Vitali set
From Academic Kids

In mathematics, the Vitali set is an elementary example of a set of real numbers that is not Lebesgue measurable. The Vitali theorem is the existence theorem that there are such sets. It is a nonconstructive result. The naming is for Giuseppe Vitali.
Despite the terminology, there are many Vitali sets. Their existence is proved using the axiom of choice, and for reasons too complex to discuss here, Vitali sets are impossible to describe explicitly.
The importance of nonmeasurable sets
Certain sets have a definite length or mass.
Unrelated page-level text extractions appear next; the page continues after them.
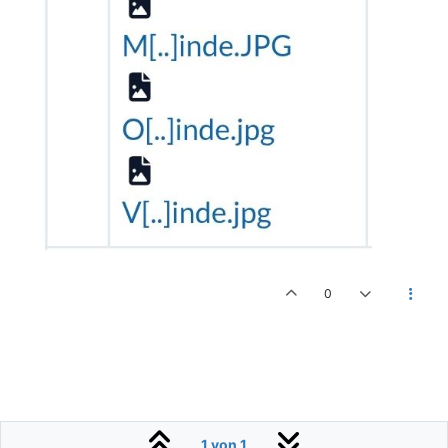
0
1 von 1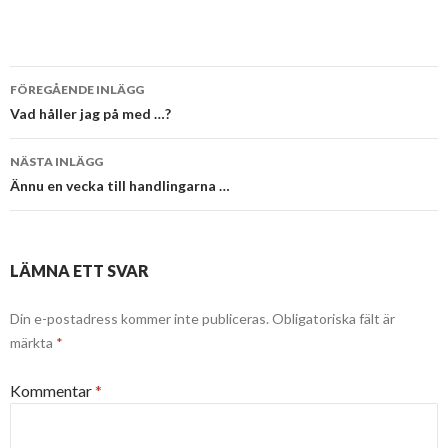
Inläggsnavigering
FÖREGÅENDE INLÄGG
Vad håller jag på med …?
NÄSTA INLÄGG
Ännu en vecka till handlingarna …
LÄMNA ETT SVAR
Din e-postadress kommer inte publiceras.
Obligatoriska fält är
märkta
*
Kommentar
*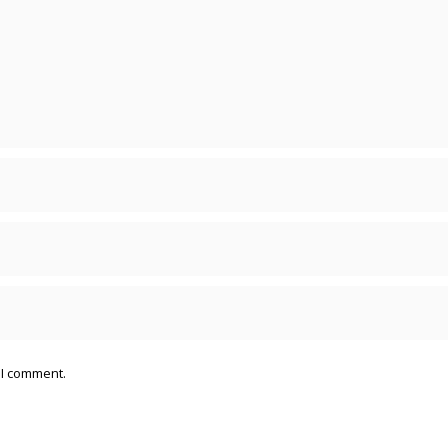
 I comment.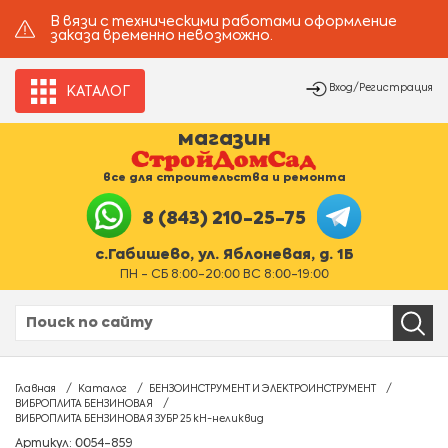
В вязи с техническими работами оформление
заказа временно невозможно.
Вход/Регистрация
КАТАЛОГ
магазин
все для строительства и ремонта
8 (843) 210-25-75
с.Габишево, ул. Яблоневая, д. 1Б
ПН - СБ 8:00-20:00 ВС 8:00-19:00
Главная
Каталог
БЕНЗОИНСТРУМЕНТ И ЭЛЕКТРОИНСТРУМЕНТ
ВИБРОПЛИТА БЕНЗИНОВАЯ
ВИБРОПЛИТА БЕНЗИНОВАЯ ЗУБР 25 кН-неликвид
Артикул: 0054-859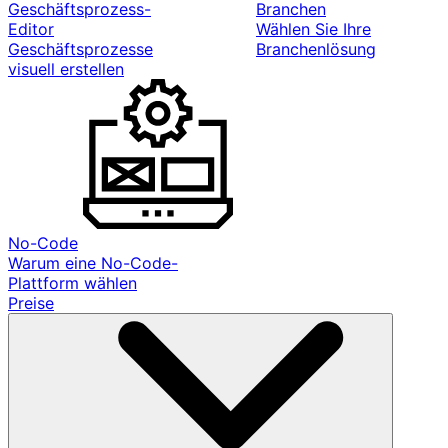
Geschäftsprozess-
Branchen
Editor
Wählen Sie Ihre
Geschäftsprozesse
Branchenlösung
visuell erstellen
No-Code
Warum eine No-Code-
Plattform wählen
Preise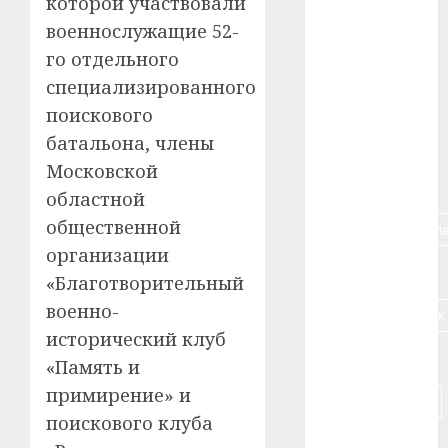
которой участвовали
#авто
военнослужащие 52-
#алкоголь
го отдельного
специализированного
#банк
поискового
батальона, члены
#беларусь
Московской
#бизнес
областной
общественной
#брестская_обла
организации
#германия
«Благотворительный
военно-
#дальнобойщик
исторический клуб
#деньга
«Память и
примирение» и
#долгожитель
поискового клуба
#животное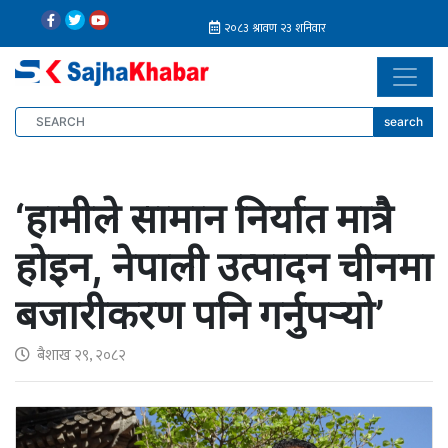
search
‘हामीले सामान निर्यात मात्रै
होइन, नेपाली उत्पादन चीनमा
बजारीकरण पनि गर्नुपर्‍यो’
बैशाख २९, २०८२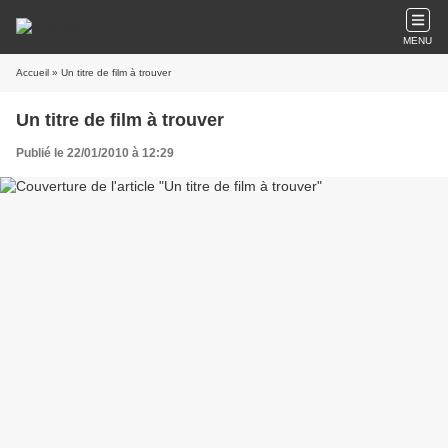
MENU
Accueil
» Un titre de film à trouver
Un titre de film à trouver
Publié le 22/01/2010 à 12:29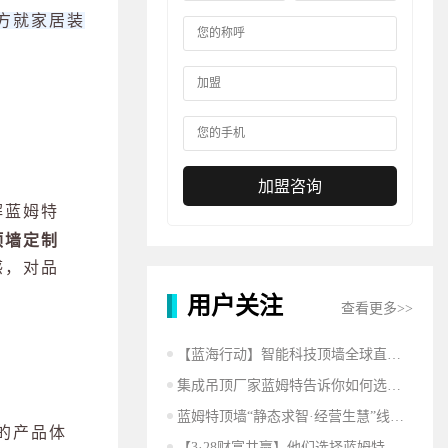
方就家居装
加盟咨询
解蓝姆特
顶墙定制
感，对品
用户关注
查看更多>>
【蓝海行动】智能科技顶墙全球直播选商峰会
集成吊顶厂家蓝姆特告诉你如何选购吊顶？
蓝姆特顶墙“静态求智·经营生慧”线上直播火爆开启！
的产品体
【3·28财富共赢】他们选择蓝姆特，竟然是因为······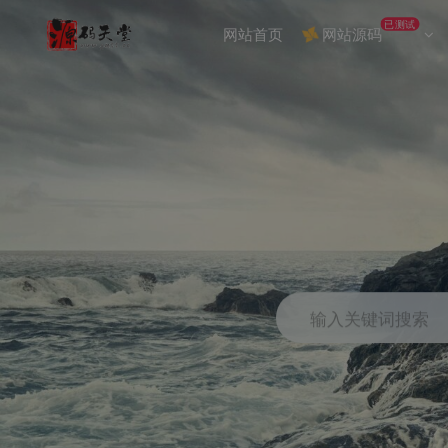
已测试
网站首页
网站源码
输入关键词搜索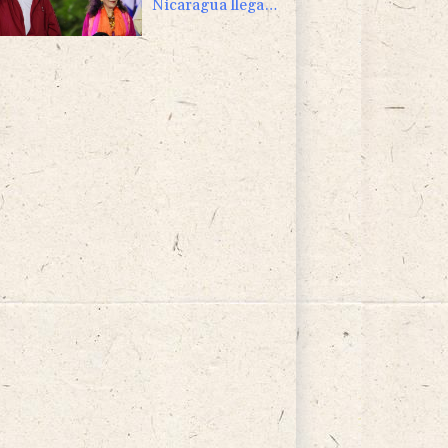
Nicaragua llega al
extremo de
anular las
elecciones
For instance, the interval [0, 1] is deemed to have length 1; more generally, an interval [a, b], a ≤ b, is deemed to have length b − a. If we think of such intervals as metal rods, they likewise have welldefined masses. If the [0, 1] rod weighs 1 kilogram, then the [3, 9] rod weighs 6 kilograms. The set [0, 1] ∪ [2, 3] is composed of two intervals of length one, so we take its total length to be 2. In terms of mass, we'd have two rods of mass 1, so the total mass is 2.
There is a natural question here: if E is an arbitrary subset of the real line, does it have a "mass" or "length"? As an example, we might ask what is the mass of the set of rational numbers. They are very finely spread over all of the real line, so any answer may appear reasonable at first pass.
As it turns out, the physically relevant solution is to use measure theory. In this setting, the Lebesgue measure, which assigns weight ba to the interval [a, b] will assign weight 0 to the set of rational numbers. Any set which has a welldefined weight is said to be "measurable". The construction of the Lebesgue measure (for instance, using the outer measure) does not make obvious whether there are nonmeasurable sets.
Construction and proof
If x and y are real numbers and x − y is a rational number, then we write x ~ y and we say that x and y are equivalent; ~ is an equivalence relation. For each x, there is a subset [x] = {y in R : x ~ y} called the equivalence class of x. The set of equivalent classes partitions R. By the axiom of choice, we are able to choose a set V ⊂ [0, 1] such that for any equivalence class [x], the set V ∩ [x] is a singleton, that is, a set consisting of exactly one point (in other words, V contains one choice out of each equivalence class [x].)
V is the Vitali set. Note that there are in fact several choices of V; the axiom of choice lets you say there is such a V, but there are clearly infinitely many.
The Vitali set is nonmeasurable. To show this, we assume that V is measurable. From this assumption, we carefully work and prove something absurd: namely that a + a + a + ... (an infinite sum of identical numbers) is between 1 and 3. Since an absurd conclusion is reached, it must be that the only unproved hypothesis (V is measurable) is at fault.
First we let x_{1}, x_{2}, ... be an enumeration of the rational numbers in [−1, 1] (Recall that the rational numbers are countable.) From the construction of V, note that the sets V_{k} = V + x_{k}, k = 1, 2, ... are pairwise disjoint, and further note that [0, 1]⊂∪_{k}V_{k}⊂[−1, 2]. (To see the first inclusion, consider any real number x in [0,1] and let v be the representative in V for the equivalence class [x]; then x −v = q for some rational number in [1,1] (say q = x_{l}) and so x is in V_{l}.) Because μ is countably additive, it must also have the property of being monotone; that is, if A⊂B, then μ(A)≤μ(B). Hence, we know that
 1 ≤ μ(∪ V_{k}) ≤ 3 (*)
But now, because of translation invariance, we see that for each k = 1, 2, ..., μ(V_{k}) = μ(V). Combining with countable additivity and (*), we obtain
 1 ≤ ∑_{k = 1}^{∞} μ(V) ≤ 3
The sum is an infinite sum of a single constant, nonnegative term. If the term is zero, the sum is likewise zero, and hence it is certainly not greater than or equal to one. If the term is nonzero then the sum is infinite, and in particular it isn't smaller than or equal to 3.
This conclusion is absurd, and since all we've used is translation invariance and countable additivity, it must be true that V is nonmeasurable.